Hey folks, hoping to get some advice from the hive mind. So, I finally finished migrating my team's agent runtime from a big proprietary vendor to OpenClaw, self-hosted on our own infra. The technical win feels great — we own the data flow, the logs, everything. 🎉

But now I'm facing the "fun" part: security compliance. Our old vendor had all the shiny third-party audit reports (SOC 2, pen test summaries) we could just hand to our clients. Now that we're the vendor, *we* have to provide that assurance. I've got a pile of security questionnaires from our enterprise clients, and I need to find auditors and pentesters myself.

I'm looking for recommendations, but also war stories. What should I be looking for in a firm that gets self-hosted, containerized environments like ours? I'm worried about getting a templated report that doesn't reflect our actual architecture (think: Tailscale mesh, Docker Compose stacks, air-gapped backups).

Some specific points I'm pondering:
* **Pentesting Cadence:** Annual feels standard, but is that enough when we're pushing our own updates monthly? Do you supplement with continuous vulnerability scanning (like Trivy/Grype in the pipeline)?
* **Report "Translation":** How do you handle questions about *their* incident response playbook when you're self-hosted?

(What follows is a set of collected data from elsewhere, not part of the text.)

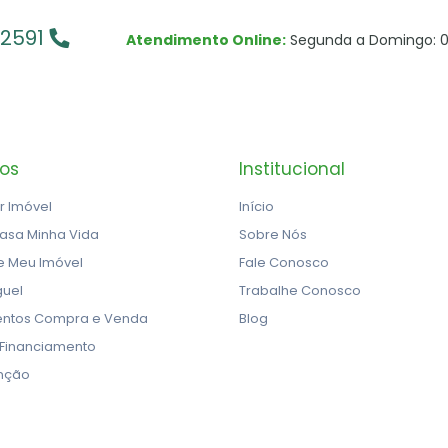
-2591
Atendimento Online:
Segunda a Domingo: 0
ços
Institucional
r Imóvel
Início
asa Minha Vida
Sobre Nós
e Meu Imóvel
Fale Conosco
guel
Trabalhe Conosco
ntos Compra e Venda
Blog
 Financiamento
nção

I'm writing a lot of "This is our responsibility, here is our documented process" instead of pointing to a vendor doc.
* **Finding the Right Auditor:** Should I prioritize smaller firms that might understand our stack better over the big names that procurement loves?

Any providers you've had good (or terrible) experiences with? Pitfalls to avoid when commissioning these reports? The goal is to be transparent and secure, not just check a box.